Много времени я провел между пушек и математических трактатов, но с полной достоверностью подтвердить свои предположения опытом не мог, потому что точность измерения угла возвышения орудий и времени полета ядер оставляла желать лучшего. Придуманные специально для сего часы со стрелками, отмеряющими секунды и их доли, и угломерный прибор, сочетающий плотницкий уровень с поставленной вертикально астролябией, существовали только в моей голове – заказать не было средств. Наше денежное положение стало много хуже с тех пор, как сменился куратор королевского арсенала.

Я должен предъявить претензию своей памяти. Имена достойных людей в ней сохранились хуже, чем образы дураков и негодяев. Не могу вспомнить, как звали предыдущего начальника, зато советник Рише стоит как живой перед глазами. Маленького роста, при этом чрезвычайно и бестолково деятельный, он сразу пробудил остроумие подчиненных: «Насколько надо вырасти нашему Рише, чтобы стать великим?» Ответ: «Достаточно прибавить лье». Потом шутники быстро примолкли. Конечно, сокращение финансирования по окончании войны не было личной инициативой советника, но то, как он его проводил, показывало всю изнанку скаредной души. Мне просто хотелось убить эту гадину за унижения, кои претерпевал мой учитель.
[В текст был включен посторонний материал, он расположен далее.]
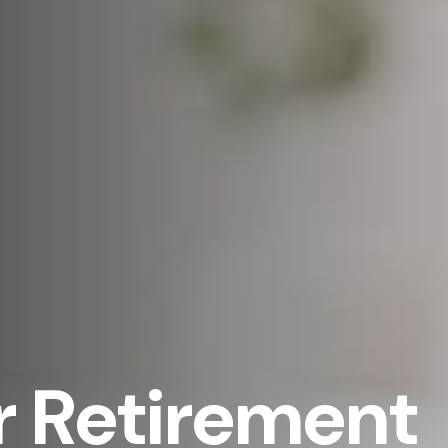
 Retirement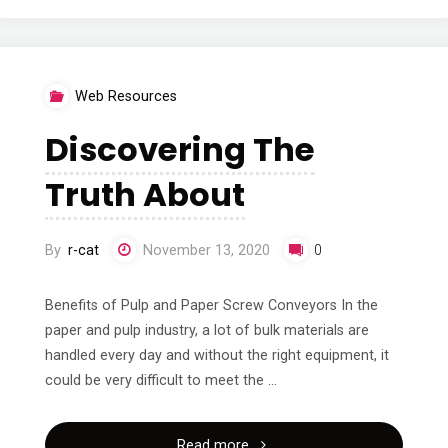
I’ve
Learned
Web Resources
About"
Discovering The
Truth About
By
r-cat
November 13, 2020
0
Benefits of Pulp and Paper Screw Conveyors In the
paper and pulp industry, a lot of bulk materials are
handled every day and without the right equipment, it
could be very difficult to meet the …
"Discovering
Read more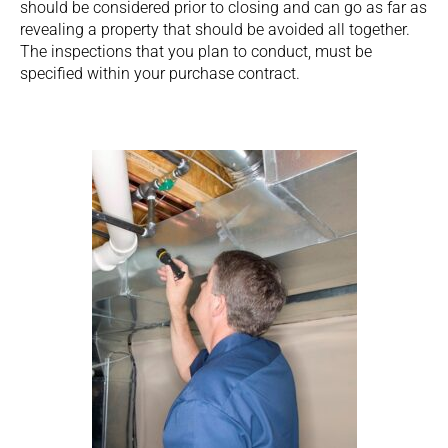
should be considered prior to closing and can go as far as
revealing a property that should be avoided all together.
The inspections that you plan to conduct, must be
specified within your purchase contract.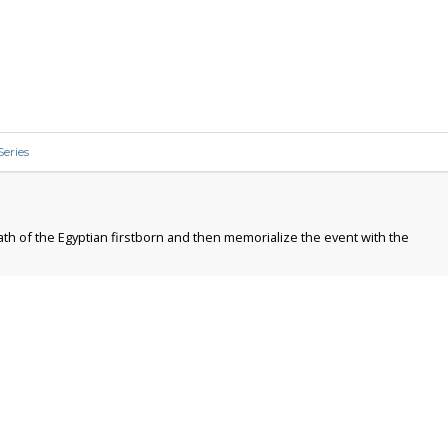
Series
ath of the Egyptian firstborn and then memorialize the event with the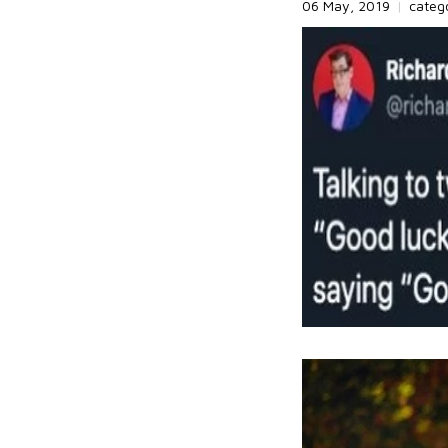
06 May, 2019
|
categ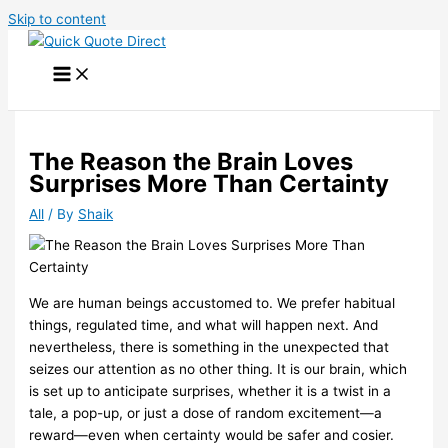
Skip to content
The Reason the Brain Loves
Surprises More Than Certainty
All
/ By
Shaik
We are human beings accustomed to. We prefer habitual
things, regulated time, and what will happen next. And
nevertheless, there is something in the unexpected that
seizes our attention as no other thing. It is our brain, which
is set up to anticipate surprises, whether it is a twist in a
tale, a pop-up, or just a dose of random excitement—a
reward—even when certainty would be safer and cosier.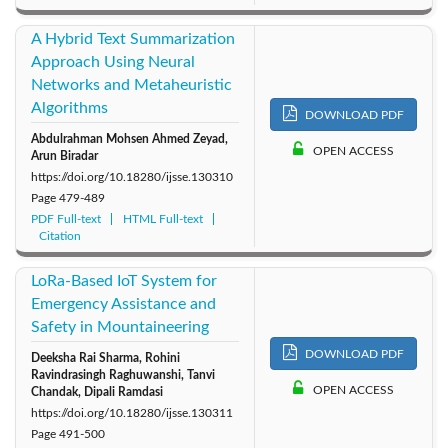
A Hybrid Text Summarization
Approach Using Neural
Networks and Metaheuristic
Algorithms
DOWNLOAD PDF
Abdulrahman Mohsen Ahmed Zeyad,
OPEN ACCESS
Arun Biradar
https://doi.org/10.18280/ijsse.130310
Page
479-489
PDF Full-text
HTML Full-text
Citation
LoRa-Based IoT System for
Emergency Assistance and
Safety in Mountaineering
DOWNLOAD PDF
Deeksha Rai Sharma, Rohini
Ravindrasingh Raghuwanshi, Tanvi
OPEN ACCESS
Chandak, Dipali Ramdasi
https://doi.org/10.18280/ijsse.130311
Page
491-500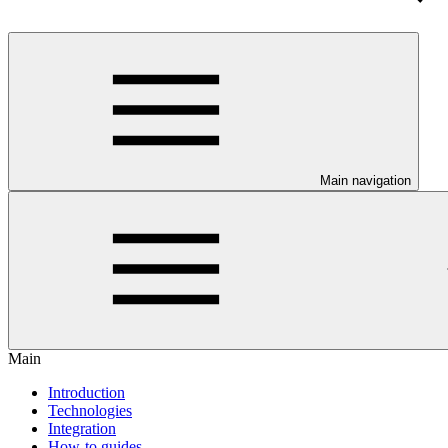
Main navigation
Main
Introduction
Technologies
Integration
How-to guides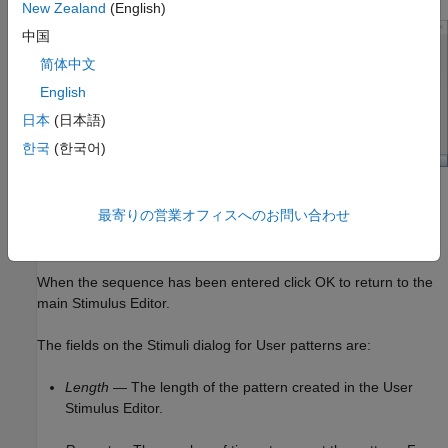
New Zealand
(English)
中国
简体中文
English
日本
(日本語)
한국
(한국어)
Ones and zeros can be directly typed in the main window. A
最寄りの営業オフィスへのお問い合わせ
specified number of ones, zeros or zero-one sequences can be
entered from the fields on the left.
When the sequence has been entered click OK to return to the
main Stimulus Editor.
The fields on the Stimuli dialog for User patterns are:
Length
— The length of the pattern created in the User
Stimulus Editor.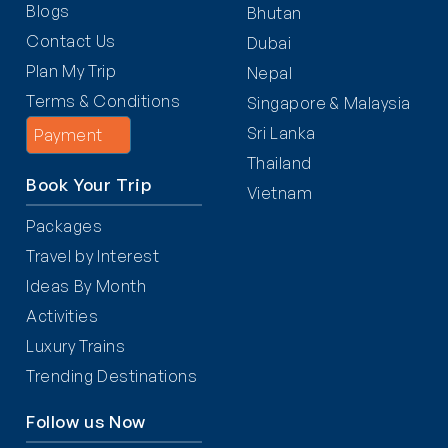
Blogs
Bhutan
Contact Us
Dubai
Plan My Trip
Nepal
Terms & Conditions
Singapore & Malaysia
Sri Lanka
Payment
Thailand
Book Your Trip
Vietnam
Packages
Travel by Interest
Ideas By Month
Activities
Luxury Trains
Trending Destinations
Follow us Now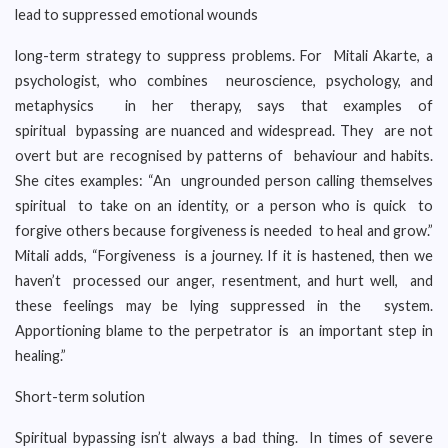
lead to suppressed emotional wounds
long-term strategy to suppress problems. For Mitali Akarte, a
psychologist, who combines neuroscience, psychology, and
metaphysics in her therapy, says that examples of
spiritual bypassing are nuanced and widespread. They are not
overt but are recognised by patterns of behaviour and habits.
She cites examples: “An ungrounded person calling themselves
spiritual to take on an identity, or a person who is quick to
forgive others because forgiveness is needed to heal and grow.”
Mitali adds, “Forgiveness is a journey. If it is hastened, then we
haven’t processed our anger, resentment, and hurt well, and
these feelings may be lying suppressed in the system.
Apportioning blame to the perpetrator is an important step in
healing.”
Short-term solution
Spiritual bypassing isn’t always a bad thing. In times of severe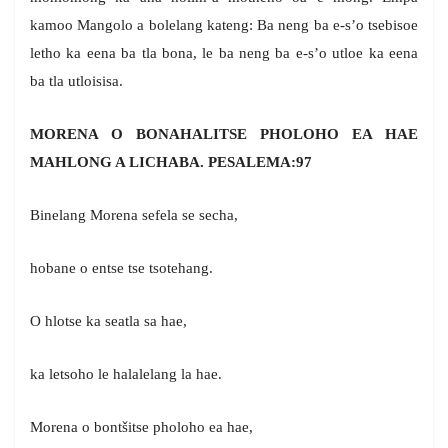
kamoo Mangolo a bolelang kateng: Ba neng ba e-s’o tsebisoe
letho ka eena ba tla bona, le ba neng ba e-s’o utloe ka eena
ba tla utloisisa.
MORENA O BONAHALITSE PHOLOHO EA HAE
MAHLONG A LICHABA. PESALEMA:97
Binelang Morena sefela se secha,
hobane o entse tse tsotehang.
O hlotse ka seatla sa hae,
ka letsoho le halalelang la hae.
Morena o bontšitse pholoho ea hae,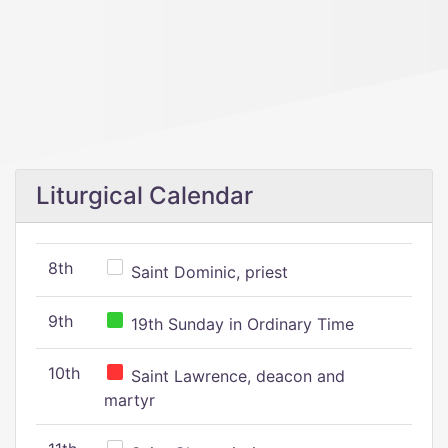
Liturgical Calendar
8th
Saint Dominic, priest
9th
19th Sunday in Ordinary Time
10th
Saint Lawrence, deacon and
martyr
В то время ученое сословие балансировало на узкой грани между благородными и простолюдинами. Когда синьор Витторио оставил кафедру в Болонье и перебрался в Венецию, рассчитывая со временем получить место в Падуанском университете, друзья и коллеги по старой памяти продолжали называть его профессором, хотя он и не дождался предполагаемой вакансии, приняв вместо этого службу в Арсенале. В Париже он, в общем, сохранял прежнее уважение в узком кругу ученых людей, но в глазах Рише оказался кем-то вроде обычного порохового мастера, которому непонятно за что платят слишком большое жалованье. Дело не сводилось к деньгам. Как в России самыми жестокими помещиками часто бывают выслужившиеся холопы, так выскочка Рише всячески старался подчеркнуть непреодолимую грань, ниже которой находились подчиненные ему мастера и работники – и мой наставник, по его мнению, в их числе. Он почти в глаза грозился «поставить на место этого вздорного старикашку» и для начала предложил выбор: уменьшение жалованья в три раза либо полное увольнение от дел. Учитель выбрал первое только затем, чтоб дать мне возможность довести до конца артиллерийские опыты и связанный с ними трактат. Но закончить их оказалось не суждено.

Глава 3

Успех и катастрофа

Сообразно денежному положению, нам пришлось перебраться в более дешевое жилище – отныне мы с синьором Витторио снимали половину маленького одноэтажного дома на самой окраине предместья Сен-Жермен. Более всего меня удручало, что книги негде было поставить и пришлось хранить в сундуках. На них же мы и спали, но вторая комнатка, с печью и плитой, была выделена под химическую лабораторию. Приготовление фейерверков и сопутствующие опыты заняли место важнее, чем прежде: на них теперь держались и плата за университет, и артиллерийский трактат, и моя будущая карьера, и спокойная старость учителя. Я не ожидал никаких чудес, когда промозглым зимним вечером пытался по распоряжению наставника растворить в кислоте некий минерал, применяемый в стекольном деле. Купоросное масло почти не действовало на него, и пришлось перейти к крайним мерам – залить царской водкой и подогреть. Желтовато-бурый вонючий дым, выходящий из носика глиняной реторты, свидетельствовал, что дело движется, однако нюхать эту гадость мне совсем не хотелось: я имел как-то раз несчастье отравиться испарениями селитряной кислоты, и теперь приставил к реторте на горячую плиту миску с раствором поташа таким манером, чтобы дым выходил прямо в жидкость. Всем известно, что поташ охотно поглощает подобные испарения, превращаясь в обыкновенную селитру. Когда процесс закончился и дым перестал идти, я занялся обработкой полученного раствора, а вонючую миску выставил за порог. Снаружи к этому времени дождь сменился снегом. Через пару часов необходимые химические процедуры закончились, и можно было, накинув камзол, выйти под снегопад подышать. Мне всегда нравился свежий снег – наверно, русская порода сказывалась. Забрал миску, выплеснул остатки раствора – на дне уже выпали кристаллы селитры, я соскреб часть их щепкой и бросил в печку на раскаленные угли. Вернувшийся через несколько минут наставник застал меня внимательно разглядывающим оставшиеся кристаллы на бумажке перед целыми пятью свечами.